At other times, my battle is against the unpleasantness of bad manners. Then, I fight to be polite in the face of a rude enemy who refuses to afford the same respect to me as I to them. The goal here is to spread a little niceness in the world, if possible, by wielding it as a weapon with which I attack those who would prefer to be rough and raw.

And much of the time, my battle involves the notions of equality and inequality. This is a battle where I sometimes catch myself fighting for the wrong side. It’s unintentional when I do this, but I do it nonetheless. See, where the other two battles involve something of an obvious enemy which can be fought with obvious tactics, this battle has an enemy which is not easily discovered, and it’s fought with tactics equally as opaque. It’s a battle where I struggle sometimes to even know what exactly it is I’m fighting for, one where it’s hard to know how to approach a situation because the way is very much unclear. Oftentimes, it’s difficult to recognize that a situation is even part of this battle, it being all to easy to categorize it as something else.

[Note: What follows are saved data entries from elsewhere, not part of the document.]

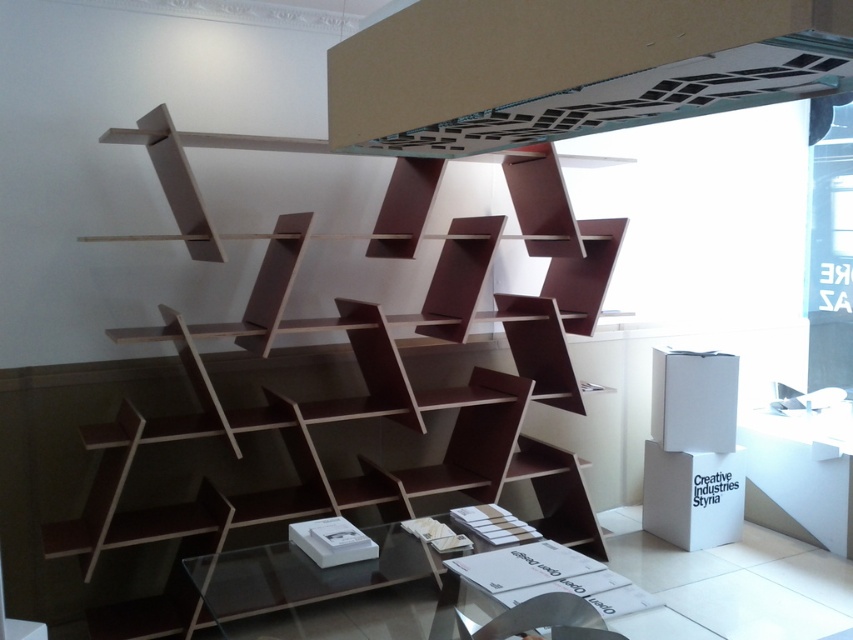 Measure the distance between brown matte bookcase at center and camera.

7.91 feet

Does brown matte bookcase at center appear on the left side of matte white exhaust hood at upper center?

Correct, you'll find brown matte bookcase at center to the left of matte white exhaust hood at upper center.

Is point (302, 220) positioned after point (502, 113)?

Yes, it is behind point (502, 113).

At what (x,y) coordinates should I click in order to perform the action: click on brown matte bookcase at center. Please return your answer as a coordinate pair (x, y). The height and width of the screenshot is (640, 853). Looking at the image, I should click on (378, 371). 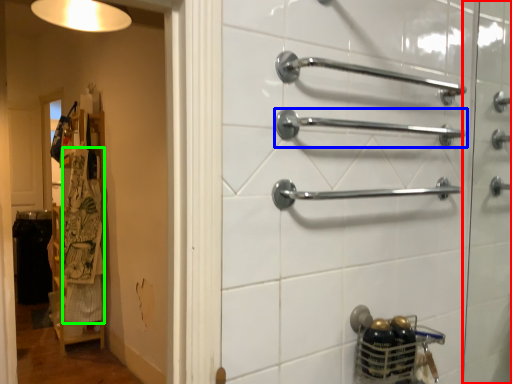 Question: Which object is positioned farthest from screen door (highlighted by a red box)? Select from towel rack (highlighted by a blue box) and laundry (highlighted by a green box).

Choices:
 (A) towel rack
 (B) laundry

Answer: (B) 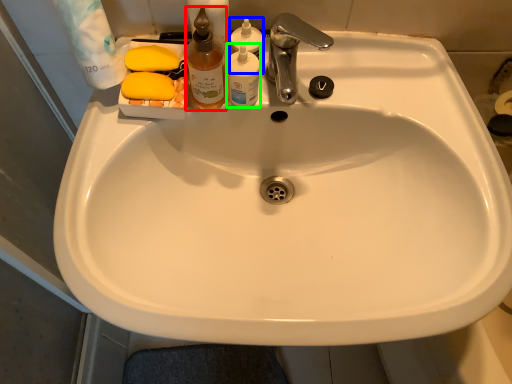 Question: Considering the real-world distances, which object is closest to cleaning product (highlighted by a red box)? cleaning product (highlighted by a blue box) or toiletry (highlighted by a green box).

Choices:
 (A) cleaning product
 (B) toiletry

Answer: (B)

My first two wars are easily fought. They’re easy wars to fight, because they’re loud and highly visible. But the third war—the war for equality—it’s nowhere near as visible or as comprehensible. Like a diamond, it has many, many facets. But in a way distinctly unlike that gem, there is no clear way through it.

It’s no good to be content fighting just the first two wars, though. The third war, if I’m realistic, is the only one that’s truly insidious. The outcome of that war—if there can even be a declared outcome—is more important than that of any other war I can fight.

But how can I fight it? How can I fight it when I don’t know how to fight accurately—when I don’t have direction?

This war needs generals. It needs clear leaders who can unite the factions fighting for equality—for there are many, but they are fractured and disparate—and guide us all towards the end we all know is right.

Those leaders may already exist. Whoever they are, we need to find a way to start following them.